The defendants' versions of the offense were in substantial accord. Defendant Martin, who has not appealed his conviction, testified that on the morning of August 14, 1963, he was at the home of one Louis Thomas in company with defendant Clyde Robinson; the complainant, Geraldine Moran; and one Charles Grafton. At about 10 o'clock that morning, Martin, Robinson, and Grafton were driven downtown by one Aaron Burns in Thomas' car. Martin claimed that on their return, Burns suggested he had a television set which could be sold to finance a continuation of the drinking in which they had all indulged the previous evening. Accordingly, Burns drove to the vicinity of 1522 Eighth Street where Mrs. Moran resided, parked some distance away, got out of the car, and returned in about 5 minutes with the television set under his arm. Thereupon they all drove to the Blue Note Tavern where Martin negotiated the sale of the set for $22 to one Charles Lanvrum who shortly thereafter secured delivery from Martin and Burns at 1143 Girard Avenue North. From the proceeds of the sale a bottle of wine was purchased. Burns then gave each defendant $5 for his part in consummating the deal. A few days later Lanvrum advised Martin that the police had repossessed the set because it was stolen. This in substance was Martin's recitation of the facts. On cross-examination he admitted to three prior felony convictions.
Appellant corroborated Martin's version in almost every particular, including the fact that Burns claimed the television belonged to him and that Burns was the only one who actually took it from Mrs. Moran's home. Robinson had no adult felony convictions.
Mrs. Moran testified that Martin had been in her home and had observed the television a few days prior to the offense. Burns admitted that he parked at Mrs. Moran's address but claimed it was defendants who obtained the television and brought it to the car. Burns denied that he ever claimed ownership of the television and testified that defendants were the ones who received the money from Lanvrum. According to Lanvrum, Martin negotiated the sale and received the payment of $22.

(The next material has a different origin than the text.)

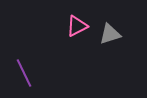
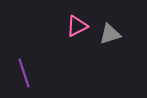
purple line: rotated 8 degrees clockwise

1. Appellant asserts that his counsel's failure to move for a separate trial denied him due process of law under the Fourteenth Amendment. The record indicates that after arraignment in open court appellant acquiesced in counsel's statement that he had been informed of his right to demand a separate trial. The court assured appellant that if demanded a separate trial would be granted. There followed a protracted colloquy between court, counsel, and defendants and an inquiry of the court by appellant regarding the advantages of being tried separately. The court initially declined to give any opinion but ultimately attempted to suggest some of the considerations which might govern such a decision. Appellant persisted in expressing uncertainty as to the wiser course until the court finally stated, "Well, you can't keep thinking about it. You have got to decide right now." To which counsel added, "This is the moment," followed by the court's asking, "Yes, you do want to be tried together then?" to which appellant answered, "Yes."
It is appellant's contention that he was not fully aware of the ramifications of a joint trial. He asserts that this was a matter which only a lawyer could intelligently resolve and that he was deprived of counsel's impartial decision because one attorney represented both defendants. We find no merit in this contention. The court correctly advised appellant that under Minn. St. 631.03 he had an absolute right to demand a separate trial, and while we do not encourage the practice of attempting to outline the advantages and disadvantages of a separate trial — more particularly where defendants are represented by counsel — we hold it was not error for the court to follow the procedure adopted. It is clear from the transcript that counsel discussed the matter with his client and acquiesced in appellant's ultimate decision that a joint trial was acceptable. In view of our determination that no prejudice in the presentation of the defense has been shown as a result of a single attorney's representing both defendants in a joint trial, we do not concur in the suggestion that it was the court's duty to order a severance without a demand on the part of appellant.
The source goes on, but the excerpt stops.